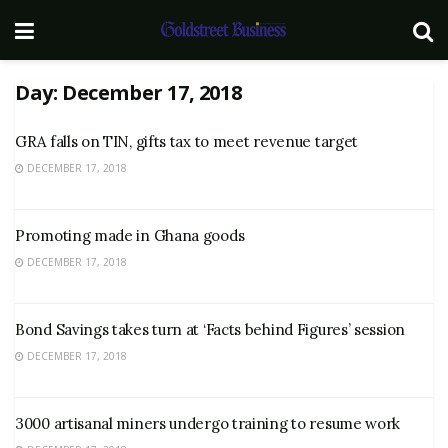
Day:
December 17, 2018
GRA falls on TIN, gifts tax to meet revenue target
DECEMBER 17, 2018
Promoting made in Ghana goods
DECEMBER 17, 2018
Bond Savings takes turn at ‘Facts behind Figures’ session
DECEMBER 17, 2018
3000 artisanal miners undergo training to resume work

**REQUIRED ACTION:** Set down all records verbatim, omitting images.

**RESPONSE TO THE TASK:**
Day:
December 17, 2018
GRA falls on TIN, gifts tax to meet revenue target
DECEMBER 17, 2018
Promoting made in Ghana goods
DECEMBER 17, 2018
Bond Savings takes turn at ‘Facts behind Figures’ session
DECEMBER 17, 2018
3000 artisanal miners undergo training to resume work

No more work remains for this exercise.